固く、若い陰茎は、乾いた膣の中を、強引に突破し、深く、狂おしく、えぐりこんでくる。
されるままに、キリコは自分に加えられるしうちを見ていた。
『いやな目だ・・』
身体に打ち込まれる動きが、猛々しさが、次第にキリコの中の女を呼び覚ます。

熱く粘り、潤む膣を、ぶつけ合い、こすりつけ、奥へ、その奥へ、喘ぎ、立て続けに突進した
「くそおおおおおっ!!」
「うぐっ!!」
腰が深くぶつかり合い、どっと吐き出される精液が、キリコの胎に注がれる。



起き上がったキリコ、玉の肌に歯形が散り、青あざがつき、寝起きの不機嫌な顔のまま、
べそべそまだ泣いている犬雄は、怯え、青ざめ、

キリコは平然と酒を飲み始める。
その表情は、犬が嘗めたほどにも感じていない。
犬雄はふと見ると消えていた。

「ふん、臆病者。」



『おれ、何でここにいるんだ・・』
犬雄は、気がつくと、あの部屋の前にいた。
いや、今だけではない、なぜか気がつくと、奥まった部屋の方へ、足がむいている。

目が、あの肌を見たがり、耳が、あの喘ぎを求め、指が、柔肌の感触に飢えていた。
だが、恐ろしかった。
なんで、あんな事に。
なんで、あの女はさせた?。
俺は何をしたのか、いや、本当にあの女としたのか?。

気が狂いそうだった。
あの女がその気なら、瞬時に首を飛ばしていたはずだ。
それほどあの女の剣は壮絶だった。
今度会って、殺されないはずが無い。

だが、身体中に刻まれた、あの女の香りは、焼け死ぬことを知りながら火に誘われる蛾のように、犬雄をひきずる。

いやだ、いやだ、でも、でも、

隙間からぼんやりと光が漏れ、その横に自堕落な姿で、キリコがゆっくり、ゆっくり、酒を含んでいた。
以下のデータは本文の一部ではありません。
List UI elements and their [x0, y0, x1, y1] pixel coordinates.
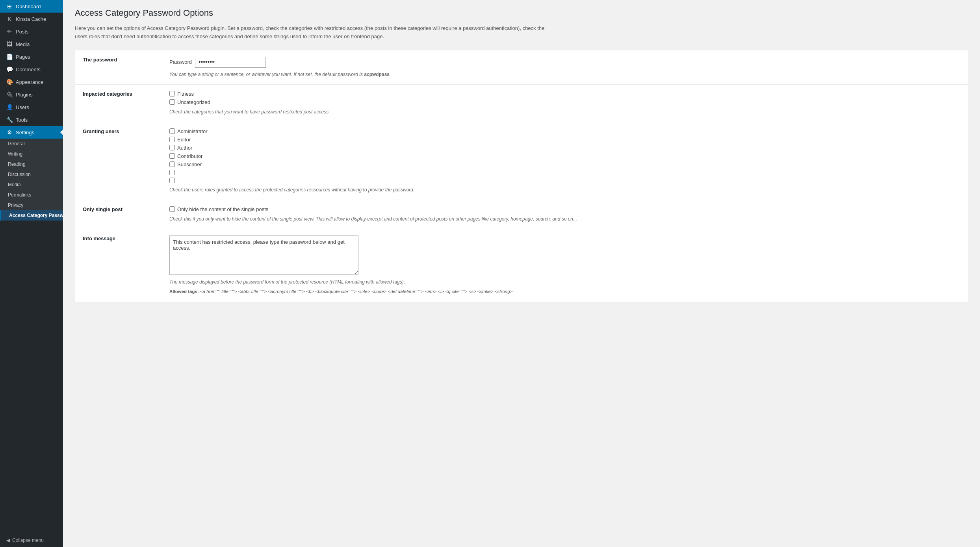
sidebar-item-label: Pages [16, 54, 30, 60]
password-hint: You can type a string or a sentence, or … [169, 71, 960, 78]
settings-arrow [60, 129, 63, 135]
role-subscriber-label: Subscriber [177, 161, 202, 167]
settings-submenu: General Writing Reading Discussion Media… [0, 139, 63, 221]
page-description: Here you can set the options of Access C… [75, 24, 548, 41]
role-contributor-label: Contributor [177, 153, 202, 159]
role-extra-1[interactable] [169, 170, 960, 175]
pages-icon: 📄 [6, 54, 13, 60]
granting-users-cell: Administrator Editor Author Contributor [161, 122, 968, 200]
role-editor-label: Editor [177, 137, 191, 143]
sidebar-item-comments[interactable]: 💬 Comments [0, 63, 63, 76]
password-row: The password Password You can type a str… [75, 50, 968, 85]
categories-cell: Fitness Uncategorized Check the categori… [161, 84, 968, 122]
password-field-label: Password [169, 59, 192, 65]
role-author-label: Author [177, 145, 192, 151]
granting-users-list: Administrator Editor Author Contributor [169, 128, 960, 183]
submenu-access-category-password[interactable]: Access Category Password [0, 210, 63, 221]
single-post-checkbox[interactable] [169, 206, 175, 212]
users-icon: 👤 [6, 104, 13, 110]
category-fitness-label: Fitness [177, 91, 194, 97]
password-cell: Password You can type a string or a sent… [161, 50, 968, 85]
sidebar-item-users[interactable]: 👤 Users [0, 101, 63, 113]
password-field-wrap: Password [169, 57, 960, 68]
main-content: Access Category Password Options Here yo… [63, 0, 980, 547]
settings-icon: ⚙ [6, 129, 13, 135]
submenu-discussion[interactable]: Discussion [0, 169, 63, 180]
category-fitness[interactable]: Fitness [169, 91, 960, 97]
dashboard-icon: ⊞ [6, 3, 13, 9]
sidebar-item-kinsta[interactable]: K Kinsta Cache [0, 13, 63, 25]
sidebar: ⊞ Dashboard K Kinsta Cache ✏ Posts 🖼 Med… [0, 0, 63, 547]
category-uncategorized-checkbox[interactable] [169, 99, 175, 105]
role-subscriber-checkbox[interactable] [169, 161, 175, 167]
role-administrator-checkbox[interactable] [169, 128, 175, 134]
category-fitness-checkbox[interactable] [169, 91, 175, 96]
sidebar-item-label: Kinsta Cache [16, 16, 46, 22]
sidebar-item-label: Users [16, 104, 29, 110]
role-administrator-label: Administrator [177, 128, 208, 134]
info-message-hint: The message displayed before the passwor… [169, 278, 960, 286]
single-post-hint: Check this if you only want to hide the … [169, 215, 960, 223]
sidebar-item-tools[interactable]: 🔧 Tools [0, 113, 63, 126]
role-contributor-checkbox[interactable] [169, 153, 175, 159]
role-subscriber[interactable]: Subscriber [169, 161, 960, 167]
sidebar-item-label: Comments [16, 67, 41, 72]
sidebar-item-dashboard[interactable]: ⊞ Dashboard [0, 0, 63, 13]
sidebar-item-appearance[interactable]: 🎨 Appearance [0, 76, 63, 88]
category-uncategorized-label: Uncategorized [177, 99, 210, 105]
submenu-privacy[interactable]: Privacy [0, 200, 63, 210]
allowed-tags: Allowed tags: <a href="" title=""> <abbr… [169, 288, 960, 296]
sidebar-item-label: Settings [16, 130, 34, 135]
submenu-reading[interactable]: Reading [0, 159, 63, 169]
categories-hint: Check the categories that you want to ha… [169, 108, 960, 115]
sidebar-item-plugins[interactable]: 🔌 Plugins [0, 88, 63, 101]
info-message-cell: This content has restricted access, plea… [161, 229, 968, 302]
sidebar-item-label: Posts [16, 29, 29, 35]
role-editor-checkbox[interactable] [169, 137, 175, 142]
role-author-checkbox[interactable] [169, 145, 175, 150]
granting-users-row: Granting users Administrator Editor Auth… [75, 122, 968, 200]
posts-icon: ✏ [6, 28, 13, 35]
comments-icon: 💬 [6, 66, 13, 72]
info-message-label: Info message [75, 229, 161, 302]
submenu-media[interactable]: Media [0, 180, 63, 190]
categories-label: Impacted categories [75, 84, 161, 122]
single-post-label: Only single post [75, 200, 161, 229]
category-uncategorized[interactable]: Uncategorized [169, 99, 960, 105]
categories-list: Fitness Uncategorized [169, 91, 960, 105]
sidebar-item-label: Tools [16, 117, 28, 123]
sidebar-item-media[interactable]: 🖼 Media [0, 38, 63, 50]
media-icon: 🖼 [6, 41, 13, 47]
role-editor[interactable]: Editor [169, 137, 960, 143]
role-administrator[interactable]: Administrator [169, 128, 960, 134]
allowed-tags-label: Allowed tags: [169, 289, 199, 294]
page-title: Access Category Password Options [75, 8, 968, 18]
role-extra-2-checkbox[interactable] [169, 178, 175, 183]
submenu-permalinks[interactable]: Permalinks [0, 190, 63, 200]
password-input[interactable] [195, 57, 266, 68]
options-table: The password Password You can type a str… [75, 50, 968, 302]
info-message-row: Info message This content has restricted… [75, 229, 968, 302]
sidebar-item-pages[interactable]: 📄 Pages [0, 50, 63, 63]
submenu-general[interactable]: General [0, 139, 63, 149]
role-author[interactable]: Author [169, 145, 960, 151]
role-extra-1-checkbox[interactable] [169, 170, 175, 175]
single-post-checkbox-item[interactable]: Only hide the content of the single post… [169, 206, 960, 212]
sidebar-item-label: Media [16, 41, 30, 47]
sidebar-item-settings[interactable]: ⚙ Settings [0, 126, 63, 139]
sidebar-item-label: Plugins [16, 92, 33, 98]
collapse-menu[interactable]: ◀ Collapse menu [0, 534, 63, 547]
single-post-row: Only single post Only hide the content o… [75, 200, 968, 229]
info-message-textarea[interactable]: This content has restricted access, plea… [169, 235, 358, 275]
allowed-tags-value: <a href="" title=""> <abbr title=""> <ac… [200, 289, 512, 294]
plugins-icon: 🔌 [6, 91, 13, 98]
collapse-icon: ◀ [6, 538, 10, 543]
role-extra-2[interactable] [169, 178, 960, 183]
role-contributor[interactable]: Contributor [169, 153, 960, 159]
password-label: The password [75, 50, 161, 85]
submenu-writing[interactable]: Writing [0, 149, 63, 159]
tools-icon: 🔧 [6, 117, 13, 123]
single-post-checkbox-label: Only hide the content of the single post… [177, 206, 268, 212]
sidebar-item-label: Appearance [16, 79, 43, 85]
sidebar-item-posts[interactable]: ✏ Posts [0, 25, 63, 38]
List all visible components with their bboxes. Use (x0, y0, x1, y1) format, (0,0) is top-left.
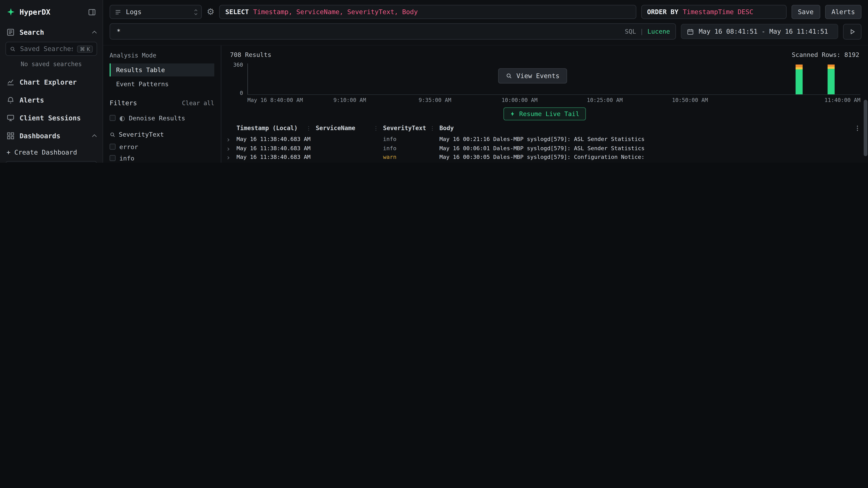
save-button[interactable]: Save (791, 5, 820, 19)
orderby-keyword: ORDER BY (647, 8, 678, 16)
clear-all-link[interactable]: Clear all (182, 100, 214, 107)
sidebar-item-dashboards[interactable]: Dashboards (0, 127, 102, 145)
no-saved-searches-text: No saved searches (0, 59, 102, 73)
app-root: HyperDX Search ⌘ K No saved searches Ch (0, 0, 868, 163)
search-icon (10, 46, 16, 52)
sidebar-collapse-icon[interactable] (88, 8, 96, 16)
checkbox[interactable] (110, 155, 116, 161)
log-row[interactable]: May 16 11:38:40.683 AM info May 16 00:06… (227, 143, 868, 152)
expand-chevron-icon[interactable] (227, 154, 237, 160)
settings-gear-icon[interactable]: ⚙ (207, 8, 214, 16)
lang-sql-option[interactable]: SQL (625, 28, 636, 35)
column-resize-handle[interactable]: ⋮ (306, 125, 311, 131)
select-clause-input[interactable]: SELECT Timestamp, ServiceName, SeverityT… (219, 5, 636, 19)
filter-option-error[interactable]: error (110, 141, 214, 152)
bar-segment-green (796, 69, 803, 94)
monitor-icon (6, 114, 14, 122)
table-menu-icon[interactable]: ⋮ (855, 125, 860, 132)
search-icon (110, 132, 116, 137)
cell-timestamp: May 16 11:38:40.683 AM (237, 144, 316, 151)
x-axis-tick: 9:35:00 AM (418, 97, 452, 103)
filters-header: Filters Clear all (110, 99, 214, 107)
sidebar-header: HyperDX (0, 0, 102, 23)
query-search-input[interactable] (116, 27, 620, 36)
histogram-bar[interactable] (796, 63, 803, 94)
denoise-row[interactable]: ◐ Denoise Results (110, 112, 214, 124)
saved-searches-box[interactable]: ⌘ K (5, 42, 97, 56)
sidebar-item-client-sessions[interactable]: Client Sessions (0, 109, 102, 127)
sidebar-item-alerts[interactable]: Alerts (0, 91, 102, 109)
search-row: SQL | Lucene May 16 08:41:51 - May 16 11… (110, 23, 862, 40)
column-header-body[interactable]: Body (439, 125, 855, 132)
order-by-input[interactable]: ORDER BY TimestampTime DESC (641, 5, 786, 19)
checkbox[interactable] (110, 144, 116, 150)
column-header-severitytext[interactable]: SeverityText ⋮ (383, 125, 439, 132)
run-query-button[interactable] (843, 24, 862, 39)
saved-dashboards-box[interactable]: ⌘ K (5, 161, 97, 163)
chevron-up-icon (92, 31, 97, 35)
sidebar-item-search[interactable]: Search (0, 23, 102, 41)
column-label: Timestamp (Local) (237, 125, 298, 132)
lang-lucene-option[interactable]: Lucene (647, 28, 670, 35)
cell-severitytext: info (383, 162, 439, 163)
filter-option-info[interactable]: info (110, 152, 214, 163)
create-dashboard-button[interactable]: + Create Dashboard (0, 145, 102, 160)
histogram-bar[interactable] (828, 63, 835, 94)
expand-chevron-icon[interactable] (227, 162, 237, 163)
language-toggle: SQL | Lucene (625, 28, 670, 35)
bar-segment-yellow (796, 67, 803, 69)
date-range-value: May 16 08:41:51 - May 16 11:41:51 (699, 28, 828, 35)
column-header-timestamp[interactable]: Timestamp (Local) ⋮ (237, 125, 316, 132)
hyperdx-logo-icon (6, 8, 15, 16)
date-range-picker[interactable]: May 16 08:41:51 - May 16 11:41:51 (681, 24, 838, 39)
x-axis-tick: 10:00:00 AM (502, 97, 538, 103)
query-row: Logs ⚙ SELECT Timestamp, ServiceName, Se… (110, 5, 862, 19)
client-sessions-label: Client Sessions (20, 114, 81, 122)
facet-name: SeverityText (119, 131, 164, 138)
bell-icon (6, 96, 14, 104)
view-events-label: View Events (517, 72, 559, 80)
sidebar-item-chart-explorer[interactable]: Chart Explorer (0, 73, 102, 91)
cell-body: ASL Module "com.apple.cdscheduler" claim… (439, 162, 868, 163)
cell-body: May 16 00:30:05 Dales-MBP syslogd[579]: … (439, 154, 868, 160)
alerts-button[interactable]: Alerts (825, 5, 862, 19)
mode-results-table[interactable]: Results Table (110, 63, 214, 76)
x-axis-tick: 9:10:00 AM (334, 97, 366, 103)
facet-severitytext: SeverityText (110, 131, 214, 138)
orderby-value: TimestampTime DESC (683, 8, 753, 16)
mode-event-patterns[interactable]: Event Patterns (110, 77, 214, 91)
filter-option-label: error (119, 143, 138, 151)
scrollbar-thumb[interactable] (864, 100, 867, 156)
log-row[interactable]: May 16 11:38:40.683 AM info ASL Module "… (227, 161, 868, 163)
bar-segment-green (828, 69, 835, 94)
expand-chevron-icon[interactable] (227, 144, 237, 151)
logs-source-icon (115, 8, 122, 15)
cell-severitytext: warn (383, 154, 439, 160)
column-header-servicename[interactable]: ServiceName ⋮ (316, 125, 383, 132)
cell-timestamp: May 16 11:38:40.683 AM (237, 162, 316, 163)
bar-segment-orange (796, 65, 803, 67)
shortcut-badge: ⌘ K (77, 45, 93, 53)
column-resize-handle[interactable]: ⋮ (373, 125, 379, 131)
results-count: 708 Results (230, 51, 272, 59)
resume-live-tail-button[interactable]: Resume Live Tail (503, 107, 586, 120)
denoise-checkbox[interactable] (110, 115, 116, 121)
cell-timestamp: May 16 11:38:40.683 AM (237, 154, 316, 160)
alerts-label: Alerts (20, 96, 44, 104)
column-resize-handle[interactable]: ⋮ (430, 125, 435, 131)
expand-chevron-icon[interactable] (227, 136, 237, 142)
view-events-button[interactable]: View Events (498, 68, 567, 84)
lightning-icon (510, 110, 515, 117)
saved-searches-input[interactable] (19, 44, 74, 53)
log-row[interactable]: May 16 11:38:40.683 AM info May 16 00:21… (227, 134, 868, 143)
source-select[interactable]: Logs (110, 5, 202, 19)
live-tail-row: Resume Live Tail (221, 104, 868, 123)
lang-divider: | (640, 28, 644, 35)
query-search-box[interactable]: SQL | Lucene (110, 23, 676, 40)
log-row[interactable]: May 16 11:38:40.683 AM warn May 16 00:30… (227, 152, 868, 161)
topbar: Logs ⚙ SELECT Timestamp, ServiceName, Se… (103, 0, 868, 45)
column-label: Body (439, 125, 454, 132)
x-axis: May 16 8:40:00 AM9:10:00 AM9:35:00 AM10:… (247, 97, 860, 104)
sql-keyword: SELECT (225, 8, 249, 16)
cell-severitytext: info (383, 144, 439, 151)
あでやかな浴衣がはだけ、胸元が半分近く剥き出しになり、白い喉を晒して、

まるで、時が止まったかのように、わずかずつ、わずかずつ、

その光景を見ただけで、身体が硬直する。
白い喉、まろやかな胸元、わずかに残る歯型の跡、びりっと陰茎が硬直し、燃え上がりそうだった。

こくり、

白く細い喉が動いた。犬雄の息が上がる。

わずかに、脚が動く。
すらりと長い、優美な脚が、自堕落に組まれ、合間に、ヌラリとした粘膜が垣間見る。
喉が渇く、頭が白く燃える。
激しい息づかいと、されるがままに犯されるキリコの姿、
犬雄は声を殺して、うめいた。


「はあんっ!、あふううっ!、いいっ、あはああっ!」
先日の貴族の懇願に、キリコは紅穂となり、柳枝のたおやかな娼婦となって、たくましい身体を受け入れ、貪っていく。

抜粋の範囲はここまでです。